Exercise details:
Where does the string "המשפט" appear? Copy every line of the entries below that holds it.

Stored items:
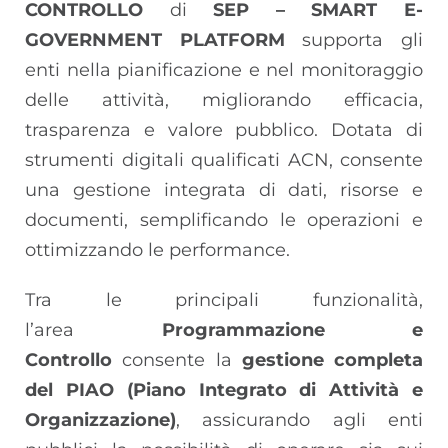
CONTROLLO
di
SEP – SMART E-
GOVERNMENT PLATFORM
supporta gli
enti nella pianificazione e nel monitoraggio
delle attività, migliorando efficacia,
trasparenza e valore pubblico. Dotata di
strumenti digitali qualificati ACN, consente
una gestione integrata di dati, risorse e
documenti, semplificando le operazioni e
ottimizzando le performance.
Tra le principali funzionalità,
l’area
Programmazione e
Controllo
consente la
gestione completa
del PIAO (Piano Integrato di Attività e
Organizzazione)
, assicurando agli enti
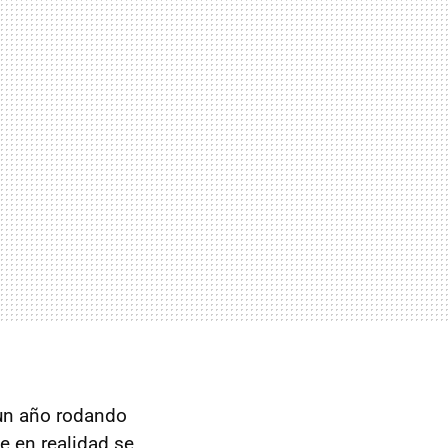
 un año rodando
 en realidad se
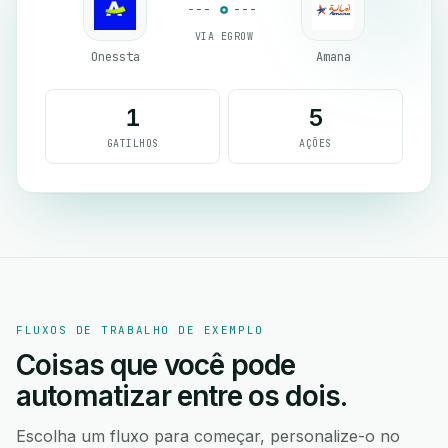
VIA EGROW
Onessta
Amana
1
5
GATILHOS
AÇÕES
FLUXOS DE TRABALHO DE EXEMPLO
Coisas que você pode
automatizar entre os dois.
Escolha um fluxo para começar, personalize-o no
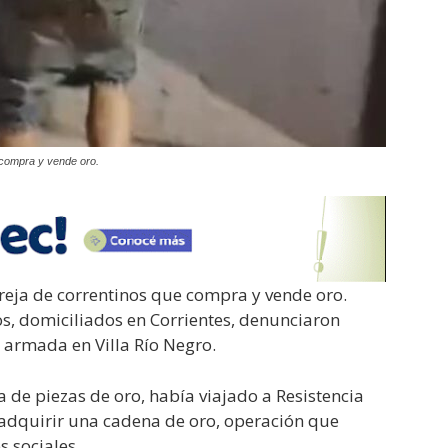
 compra y vende oro.
eja de correntinos que compra y vende oro.
s, domiciliados en Corrientes, denunciaron
 armada en Villa Río Negro.
 de piezas de oro, había viajado a Resistencia
 adquirir una cadena de oro, operación que
s sociales.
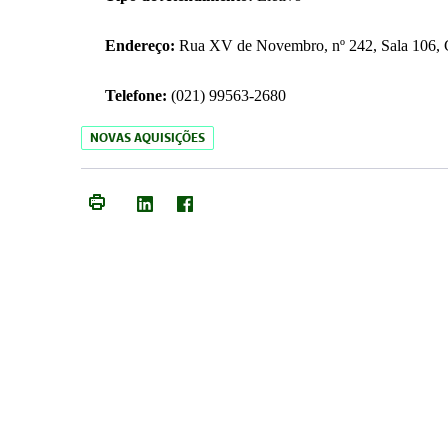
Endereço:
Rua XV de Novembro, nº 242, Sala 106, C
Telefone:
(021) 99563-2680
NOVAS AQUISIÇÕES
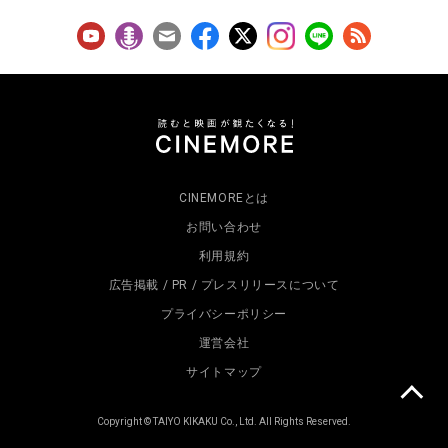
CINEMOREとは
お問い合わせ
利用規約
広告掲載 / PR / プレスリリースについて
プライバシーポリシー
運営会社
サイトマップ
Copyright © TAIYO KIKAKU Co., Ltd. All Rights Reserved.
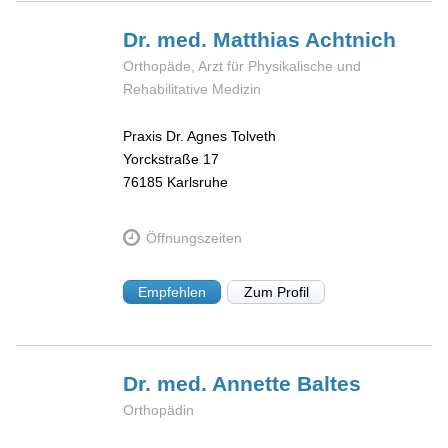
Dr. med. Matthias
Achtnich
Orthopäde, Arzt für Physikalische und
Rehabilitative Medizin
Praxis Dr. Agnes Tolveth
Yorckstraße 17
76185
Karlsruhe
Öffnungszeiten
Empfehlen
Zum Profil
Dr. med. Annette
Baltes
Orthopädin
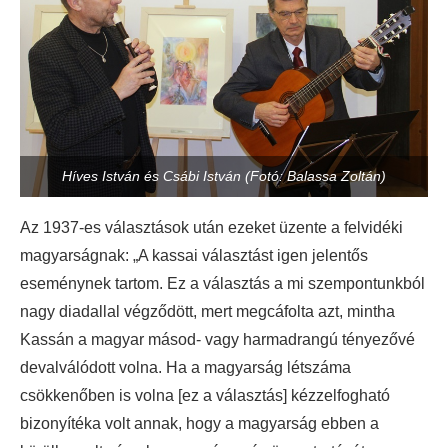
Híves István és Csábi István (Fotó: Balassa Zoltán)
Az 1937-es választások után ezeket üzente a felvidéki
magyarságnak: „A kassai választást igen jelentős
eseménynek tartom. Ez a választás a mi szempontunkból
nagy diadallal végződött, mert megcáfolta azt, mintha
Kassán a magyar másod- vagy harmadrangú tényezővé
devalválódott volna. Ha a magyarság létszáma
csökkenőben is volna [ez a választás] kézzelfogható
bizonyítéka volt annak, hogy a magyarság ebben a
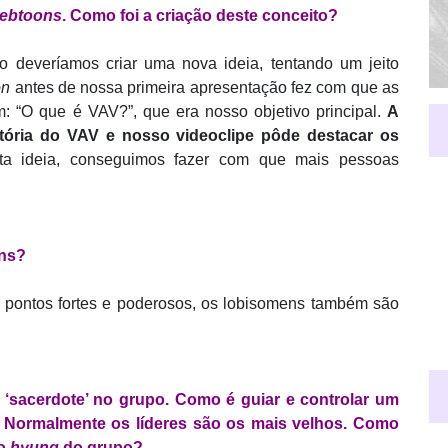
ebtoons
. Como foi a criação deste conceito?
deveríamos criar uma nova ideia, tentando um jeito
on
antes de nossa primeira apresentação fez com que as
: “O que é VAV?”, que era nosso objetivo principal.
A
ória do VAV e nosso videoclipe pôde destacar os
sta ideia, conseguimos fazer com que mais pessoas
ens?
 pontos fortes e poderosos, os lobisomens também são
 ‘sacerdote’ no grupo. Como é guiar e controlar um
? Normalmente os líderes são os mais velhos. Como
 o
hyung
do grupo?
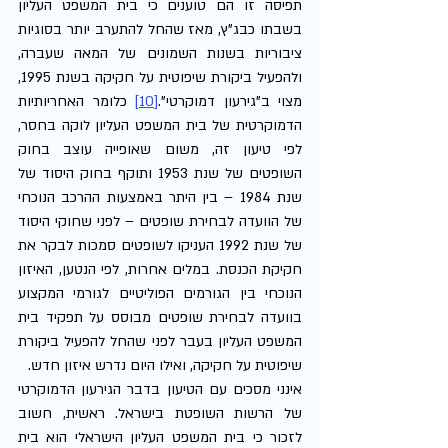
תפיסה זו הם טוענים כי בית המשפט העליון 
בשבתו כבג"ץ, מאז שהחל להתערב יותר בסוגיות 
ציבוריות בשנות השמונים של המאה שעברה, 
ולהפעיל ביקורת שיפוטית על חקיקה בשנת 1995, 
מצוי ב"גירעון דמוקרטי".
[10]
 כלומר האחריותיות 
הדמוקרטית של בית המשפט העליון לוקה בחסר, 
לפי טיעון זה, משום שאופייה עוצב בחוק 
השופטים של שנת 1953 ותוקף בחוק היסוד של 
שנת 1984 – בין היתר באמצעות ההרכב הנוכחי 
של הוועדה לבחירת שופטים – לפני שחוקי היסוד 
של שנת 1992 העניקו לשופטים סמכות לבקר את 
חקיקת הכנסת. במלים אחרות, לפי הנטען, האיזון 
הנוכחי בין הגורמים הפוליטיים לגורמי המקצוע 
בוועדה לבחירת שופטים מבוסס על תפקיד בית 
המשפט העליון בעבר לפני שהחל להפעיל ביקורת 
שיפוטית על חקיקה, ואילו היום נדרש איזון חדש.
אינני מסכים עם הטיעון בדבר הגירעון הדמוקרטי 
של הרשות השופטת בישראל. ראשית, חשוב 
לזכור כי בית המשפט העליון הישראלי הוא בית 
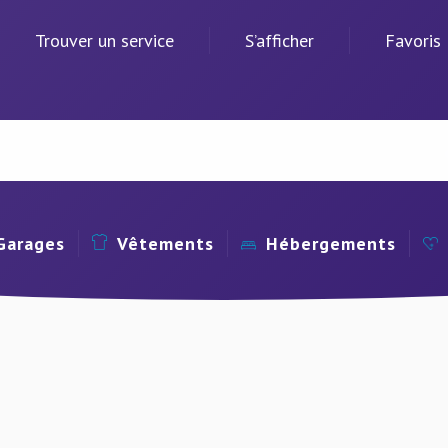
Trouver un service
S’afficher
Favoris
Garages
Vêtements
Hébergements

Solution to this exercise:
תפיסה זו הם טוענים כי בית המשפט העליון 
הדמוקרטית של בית המשפט העליון לוקה בחסר, 
המשפט העליון בעבר לפני שהחל להפעיל ביקורת 
לזכור כי בית המשפט העליון הישראלי הוא בית 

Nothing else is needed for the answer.